Genomic PCR for sequencing was performed in 20-μL volumes using 30 ng of template DNA and 2× Taq PCR Smart Mix (Solgent, Daejeon, Korea). The PCR primers used for IDH1/2 amplification were as follows: IDH1 forward primer (5'-CGGTCTTCAGAGAAGCCATT-3') and IDH1 reverse primer (5'-GCAAAATCACATTATTGCCAAC-3'). IDH2 forward primer (5'-CCAATGGAACTATCCG-3') and IDH2 reverse primer (5'-CTCCACCCTGGCCTACCTG-3'). PCR cycling commenced with a 10 minutes hold at 95ºC, followed by 40 cycles of 95ºC for 30 seconds, 58ºC for 40 seconds, and 72ºC for 60 seconds, terminating with 72ºC for 5 minutes. Each amplified product was purified using a PCR clean-up kit (Macherey-Nagel, Duren, Germany) and sequenced in duplicate, in both the forward and reverse directions, using a BigDye Terminator Kit (Applied Biosystems, Carlsbad, CA, USA) on an ABI Prism 3100 station (Applied Biosystems), according to the manufacturer’s instructions. Sequences were compared with the GenBank-archived sequence of human IDH1/2.
The primary antibody that is specific for the IDH1 R132H point mutation (1:200, Histonova DIA-H09, Dianova, Hamburg, Germany) was used for the samples bearing IDH1 mutations, revealed by either direct PCR or PNA clamping. The Bond Polymer Intense Detection System (Vision Biosystems, Melbourne, Australia) was used according to the manufacturer's instructions with minor modifications. Nuclei were counterstained with hematoxylin. Paraffin-embedded tissues of brain astrocytomas were used as a positive control.

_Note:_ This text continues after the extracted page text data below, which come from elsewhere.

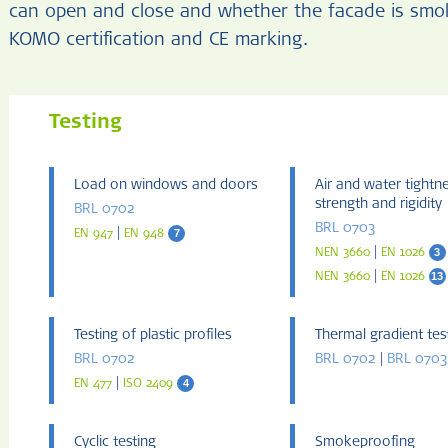
can open and close and whether the facade is smoke
KOMO certification and CE marking.
Testing
Load on windows and doors
Air and water tightn
strength and rigidity
BRL 0702
BRL 0703
|
7
EN 947
EN 948
|
3
NEN 3660
EN 1026
|
13
NEN 3660
EN 1026
Testing of plastic profiles
Thermal gradient tes
BRL 0702
BRL 0702
|
BRL 0703
|
4
EN 477
ISO 2409
Cyclic testing
Smokeproofing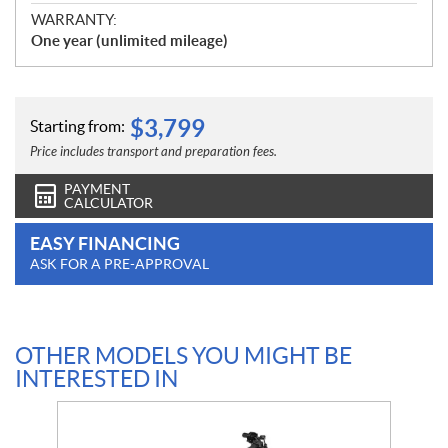
WARRANTY:
One year (unlimited mileage)
$
3,799
Starting from:
Price includes transport and preparation fees.
PAYMENT
CALCULATOR
EASY FINANCING
ASK FOR A PRE-APPROVAL
OTHER MODELS YOU MIGHT BE
INTERESTED IN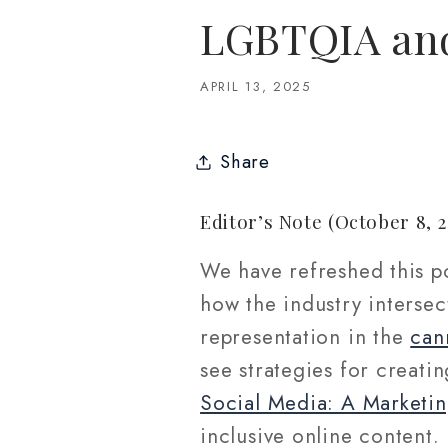
LGBTQIA and
APRIL 13, 2025
Share
Editor’s Note (October 8, 2
We have refreshed this po
how the industry interse
representation in the
can
see strategies for creati
Social Media: A Marketin
inclusive online content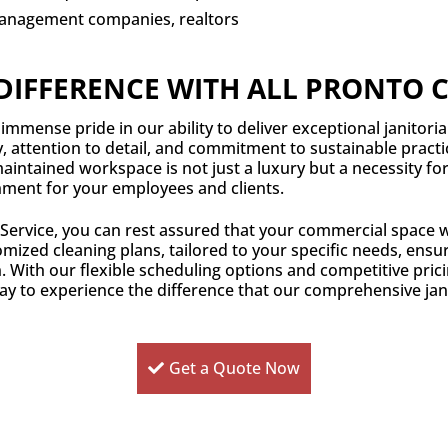
anagement companies, realtors
DIFFERENCE WITH ALL PRONTO 
immense pride in our ability to deliver exceptional janitoria
y, attention to detail, and commitment to sustainable pract
intained workspace is not just a luxury but a necessity fo
nment for your employees and clients.
 Service, you can rest assured that your commercial space w
mized cleaning plans, tailored to your specific needs, ensure
. With our flexible scheduling options and competitive prici
ay to experience the difference that our comprehensive jani
Get a Quote Now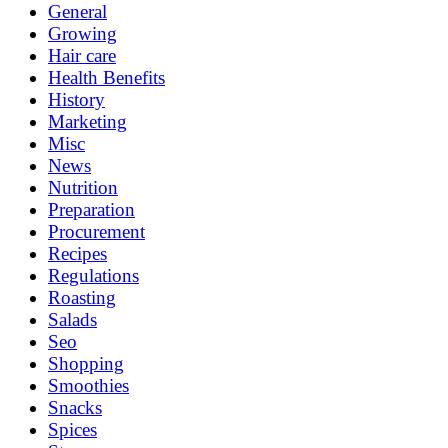
General
Growing
Hair care
Health Benefits
History
Marketing
Misc
News
Nutrition
Preparation
Procurement
Recipes
Regulations
Roasting
Salads
Seo
Shopping
Smoothies
Snacks
Spices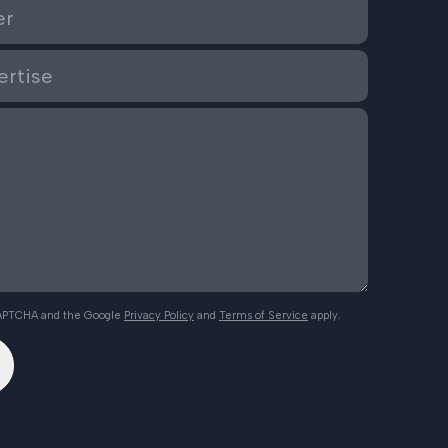
eCAPTCHA and the Google
Privacy Policy
and
Terms of Service
apply.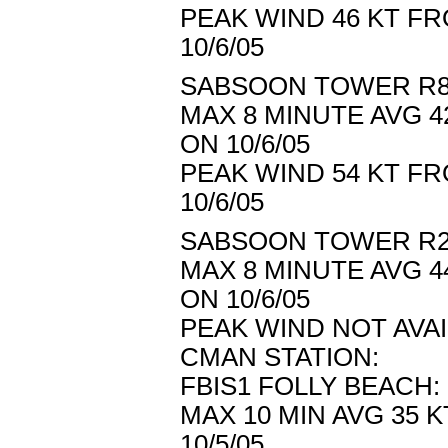
PEAK WIND 46 KT FR
10/6/05
SABSOON TOWER R8/
MAX 8 MINUTE AVG 4
ON 10/6/05
PEAK WIND 54 KT FR
10/6/05
SABSOON TOWER R2/
MAX 8 MINUTE AVG 4
ON 10/6/05
PEAK WIND NOT AVA
CMAN STATION:
FBIS1 FOLLY BEACH:
MAX 10 MIN AVG 35 
10/5/05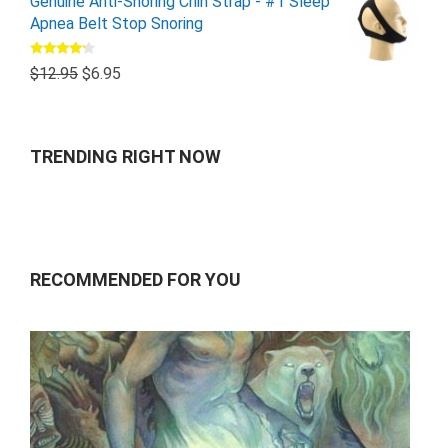
Genuine Anti-Snoring Chin Strap - #1 Sleep
Apnea Belt Stop Snoring
Rated
$
12.95
$
6.95
4.00
out
of 5
TRENDING RIGHT NOW
RECOMMENDED FOR YOU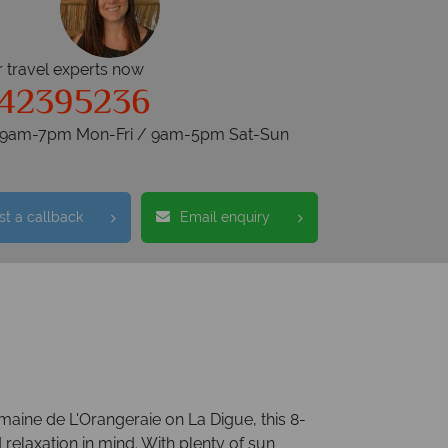
r travel experts now
342395236
s 9am-7pm Mon-Fri / 9am-5pm Sat-Sun
t a callback
Email enquiry
omaine de L'Orangeraie on La Digue, this 8-
 relaxation in mind. With plenty of sun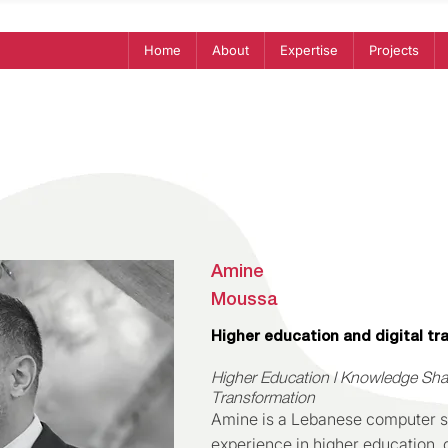
Home
About
Expertise
Projects
Amine
Moussa
Higher education and digital tr
Higher Education l Knowledge Shari
Transformation
Amine is a Lebanese computer sc
experience in higher education, d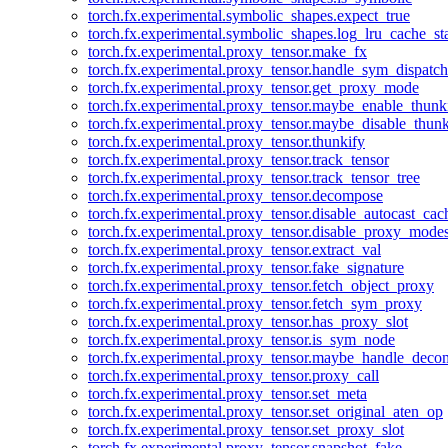
torch.fx.experimental.symbolic_shapes.expect_true
torch.fx.experimental.symbolic_shapes.log_lru_cache_sta
torch.fx.experimental.proxy_tensor.make_fx
torch.fx.experimental.proxy_tensor.handle_sym_dispatch
torch.fx.experimental.proxy_tensor.get_proxy_mode
torch.fx.experimental.proxy_tensor.maybe_enable_thunk
torch.fx.experimental.proxy_tensor.maybe_disable_thunk
torch.fx.experimental.proxy_tensor.thunkify
torch.fx.experimental.proxy_tensor.track_tensor
torch.fx.experimental.proxy_tensor.track_tensor_tree
torch.fx.experimental.proxy_tensor.decompose
torch.fx.experimental.proxy_tensor.disable_autocast_cac
torch.fx.experimental.proxy_tensor.disable_proxy_modes
torch.fx.experimental.proxy_tensor.extract_val
torch.fx.experimental.proxy_tensor.fake_signature
torch.fx.experimental.proxy_tensor.fetch_object_proxy
torch.fx.experimental.proxy_tensor.fetch_sym_proxy
torch.fx.experimental.proxy_tensor.has_proxy_slot
torch.fx.experimental.proxy_tensor.is_sym_node
torch.fx.experimental.proxy_tensor.maybe_handle_dec
torch.fx.experimental.proxy_tensor.proxy_call
torch.fx.experimental.proxy_tensor.set_meta
torch.fx.experimental.proxy_tensor.set_original_aten_op
torch.fx.experimental.proxy_tensor.set_proxy_slot
torch.fx.experimental.proxy_tensor.snapshot_fake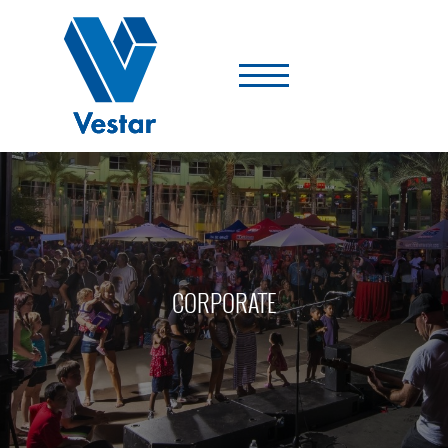
Vestar
-
A
Shopping
Center
Company
CORPORATE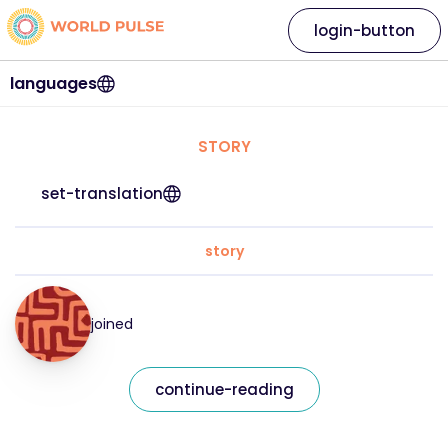
login-button
languages
STORY
set-translation
story
joined
continue-reading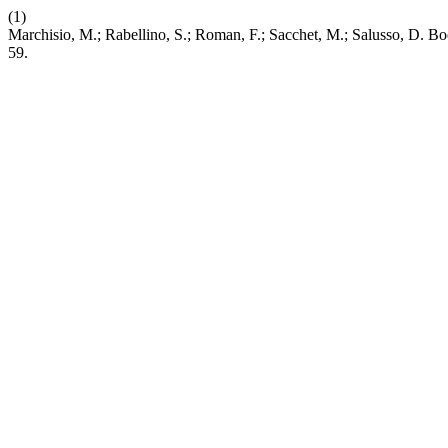
(1)
Marchisio, M.; Rabellino, S.; Roman, F.; Sacchet, M.; Salusso, D. 
59.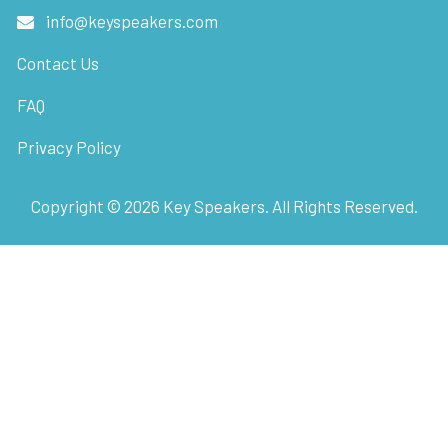
info@keyspeakers.com
Contact Us
FAQ
Privacy Policy
Copyright ©
2026
Key Speakers. All Rights Reserved.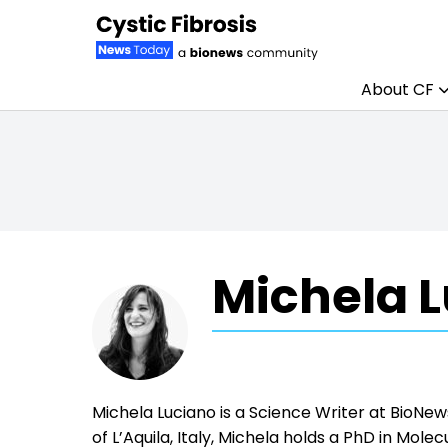
About CF
Skip to content
Michela L
Michela Luciano is a Science Writer at BioNe
of L’Aquila, Italy, Michela holds a PhD in Mole
where her research focused on the role of in
deep passion for scientific communication, Mic
scientific writer in 2022. Outside of work, sh
running, and spending as much time outdoors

Statistical analyses were performed using SPSS Software (SPSS Inc., Chicago, IL, USA). Pearson’s chi-square test or Fisher exact test were performed to determine correlations between IDH mutation status and clinicopathological parameters. Statistical significance was defined as a p-value less than .05.
Using the PNA clamping method, IDH1/2 mutations were detected in three of the 61 patients (5%). Of these three samples, two were IDH1 mutants and one sample was an IDH2 mutant. By direct sequencing, IDH1/2 mutations were detected in two of the 61 patients (3%), of which, one sample was an IDH1 mutant and one sample was an IDH2 mutant. In total, four cases out of 61 (6%) harbored IDH1/2 mutations by at least one of the two methods employed, and the numbers of IDH1 and IDH2 mutants were equal (Table 1).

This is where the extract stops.